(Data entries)

════

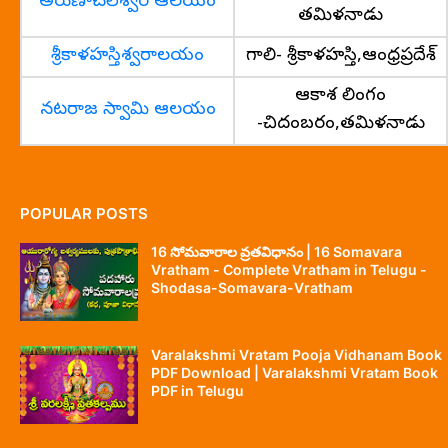
అరుణాచలేశ్వర ఆలయం
తమిళనాడు
శ్రీకాళహస్తిశ్వరాలయం
గాలి- శ్రీకాళహస్తి,ఆంధ్రప్రదేశ్
ఆకాశ లింగం
నటరాజ స్వామి ఆలయం
-చిదంబరం,తమిళనాడు
POPULAR POSTS
16 సోమవారాల వ్రతవిధానం | 16 Somavara
Vratham - Complete Vratham in Telugu -
Shodasa-Somavara-Vratham
Varalakshmi Vratam Pooja Vidhanam Book
PDF Download | Varalakshmi Vratam Book
PDF in Telugu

════

**The task:** Copy each line of the records above that carries the word "Telugu".

**Exercise result:**
Vratham - Complete Vratham in Telugu -
PDF in Telugu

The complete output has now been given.